Ethical Considerations in Hospice and Palliative Care Research (호스피스 완화의료 연구에서의 윤리적 고려사항)

  • Youn, Gahyun
    • Journal of Hospice and Palliative Care
    • /
    • v.22 no.2
    • /
    • pp.49-66
    • /
    • 2019
  • Along with the advances in medical technology and the economic development, more terminally ill patients are receiving hospice and palliative care services. Moreover, hospice and palliative care clinicians have been showing considerable interest in studies that aim to improve the quality of said care for patients and their families.

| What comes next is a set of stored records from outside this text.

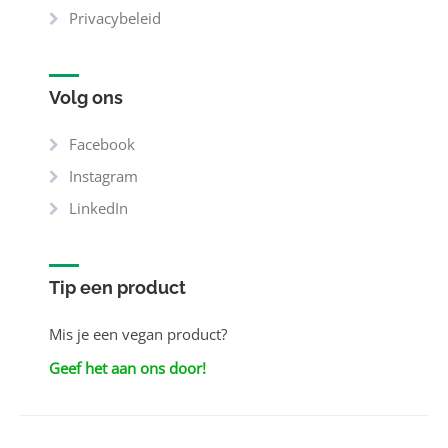
Privacybeleid
Volg ons
Facebook
Instagram
LinkedIn
Tip een product
Mis je een vegan product?
Geef het aan ons door!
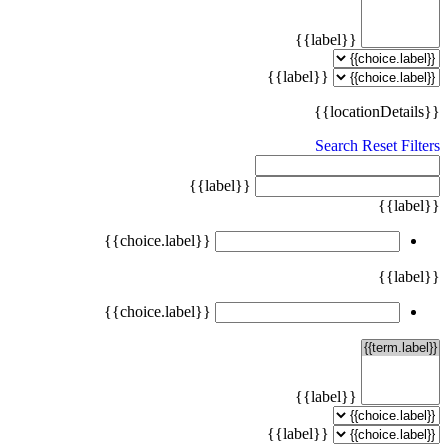
{{label}}
{{label}}
{{locationDetails}}
Search
Reset Filters
{{label}}
{{label}}
{{choice.label}}
{{label}}
{{choice.label}}
{{label}}
{{label}}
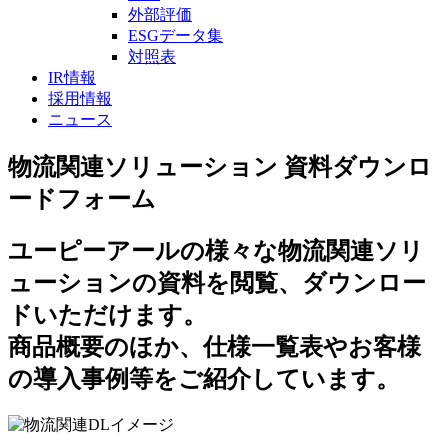
外部評価
ESGデータ集
対照表
IR情報
採用情報
ニュース
物流関連ソリューション 資料ダウンロ
ードフォーム
ユーピーアールの様々な物流関連ソリ
ューションの資料を閲覧、ダウンロー
ドいただけます。
商品概要のほか、仕様一覧表やお客様
の導入事例等をご紹介しています。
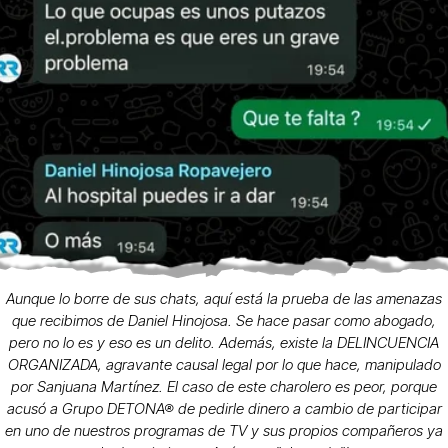
Aunque lo borre de sus chats, aquí está la prueba de las amenazas
que recibimos de Daniel Hinojosa. Se hace pasar como abogado,
pero no lo es y eso es un delito. Además, existe la DELINCUENCIA
ORGANIZADA, agravante causal legal por lo que hace, manipulado
por Sanjuana Martínez. El caso de este charolero es peor, porque
acusó a Grupo DETONA® de pedirle dinero a cambio de participar
en uno de nuestros programas de TV y sus propios compañeros ya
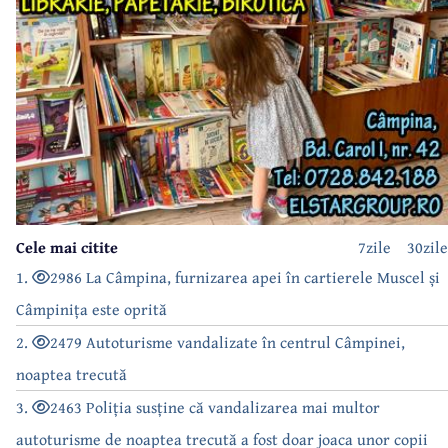
Cele mai citite
7zile
30zile
1.
2986 La Câmpina, furnizarea apei în cartierele Muscel și
Câmpinița este oprită
2.
2479 Autoturisme vandalizate în centrul Câmpinei,
noaptea trecută
3.
2463 Poliția susține că vandalizarea mai multor
autoturisme de noaptea trecută a fost doar joaca unor copii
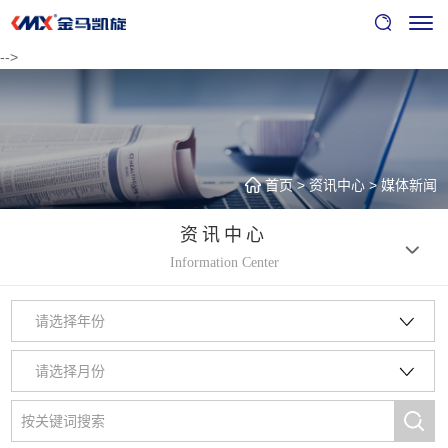
-->
首页
>
资讯中心
>
媒体新闻
资讯中心
Information Center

Meanwhile, after the government has strengthened its policy to protect research participants, the institutional review boards (IRBs) are more closely examining various ethical issues related to patients' vulnerability when reviewing protocols for hospice and palliative care research. However, terminally ill patients should be provided with guaranteed qualities of hospice and palliative care to improve and maintain their quality of life. To that end, support should be provided for efforts to conduct ethical and safe studies with hospice and palliative care patients. Thus, this review paper proposes ethical guidelines for hospice and palliative care research. The guidelines could be appropriately used as a reference for researchers who should prepare for ethically safe and scientifically valued research protocols and the IRBs that will review the protocols.